After possibly violating state open meetings law last week, the Columbus Convention and Visitors Bureau appointed a committee Monday to look at hiring a board attorney.
The board voted unanimously to make Interim Executive Director Nancy Carpenter head of the committee, which also includes board members Mark Castleberry and Nadia Dale.
They will look over the CVB”s finances and needs to determine whether the board needs an attorney, and if so, whether he or she should be employed full-time or only as needed.
A board attorney would answer any legal or procedural questions, attend the CVB board”s monthly meetings and handle litigation, among other duties.
A deadline for the committee”s investigation and recommendation was not set at the special meeting Monday, which was called by Chairwoman Whirllie Byrd.
In discussion about an initial motion to hire an attorney, some board members questioned whether it would be simpler and cheaper to have an open meetings specialist — possibly from law schools, the Mississippi Bar Association or public policy centers — explain the finer points of the law.
“We just want to get it right,” said CVB board treasurer and secretary Bart Wise.
Carpenter has already contacted Mississippi State University officials about holding a training seminar, she said.
“All of us need, as (board members) said last night, training to serve on a public board,” Carpenter said.
Byrd said she was “disappointed,” “puzzled” and “disturbed” about why some board members didn”t want to hire an attorney.

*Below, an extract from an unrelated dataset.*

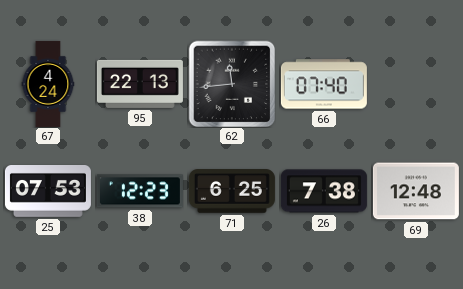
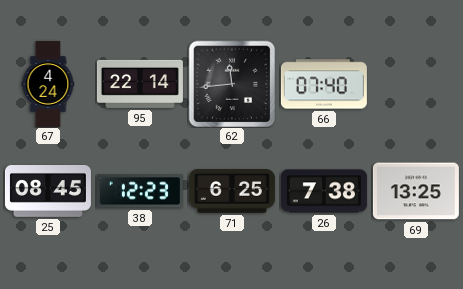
95: 22:13 -> 22:14
25: 07:53 -> 08:45
69: 12:48 -> 13:25
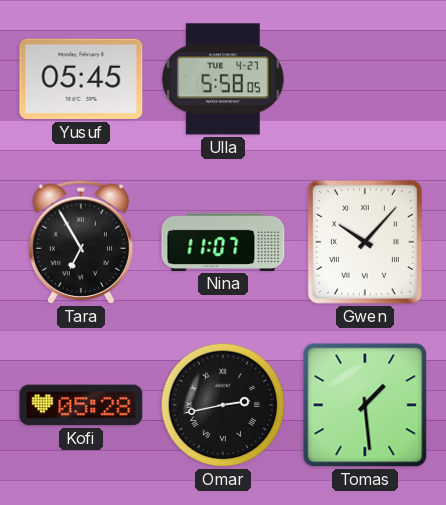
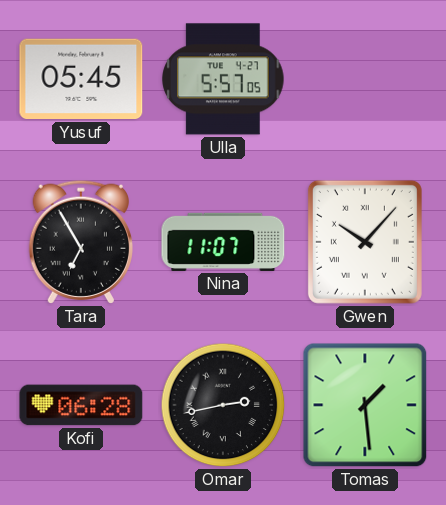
Ulla: 5:58 -> 5:57
Kofi: 05:28 -> 06:28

“To me, it”s almost a no-brainer,” she said, pointing to other public boards that have attorneys at their meetings.
But attorney DeWitt Hicks Jr., who represents the city”s historic home owners on the board, said he wanted to approach the issue cautiously.
“If we jump to conclusions because of publicity, I think we”d be precipitous,” he said.
He also said there was a “lack of harmony” on the board, and criticized Byrd for speaking for the board — a charge she denied. “I don”t have a dog in this hunt,” she added.
The “publicity” Hicks was referring to were reports of possible open meetings violations by the still-new board that arose at a May 16 meeting.
In that meeting, Byrd began discussion about two “potential litigation” items that had been discussed wrongly, according to her, in executive session April 25.
Mississippi Center for Freedom of Information attorneys agreed with her that both items did not meet the “potential litigation” exception in state law and should have been discussed in public.
The exception should only be used when litigation is “reasonable” or “likely to occur in the foreseeable future,” according to a 1983 Supreme Court opinion in a lawsuit against Vicksburg.
One of those secret items was about asking former board member David Sanders, at attorney with Mitchell, McNutt and Sams, for a partial refund of $17,3320.50 his firm received from the CVB while he was serving on the board.
Some board members wanted a refund for what they said was “duplicated work” between him and another attorney, David Dunn, on legal issues surrounding the acquisition of the new CVB office at College Street and Third Street.
But in that discussion, questions arose about whether Sanders could ethically work for the board. According to state ethics law and the state Ethics Commission, he cannot.
Acknowledging the error, the firm — which had already been in internal discussion about possible violations — returned the whole amount last week after The Dispatch reported the possible ethics violation.
In that same secret session April 25, the board also discussed asking a former CVB executive director, James Tsismanakis, to return some items he took from his office when he left for another job earlier this year. Tsismanakis has since returned the items — which include a plastic, silver-colored harmonica and a framed photograph of himself — to the CVB.
According to MCFOI attorneys, neither of those cases involved threats of immediate litigation.
Board member and local attorney DeWitt Hicks Jr., disagreed. He said he”d spoken to other lawyers and knew from personal experience that the board was in compliance with open meetings law.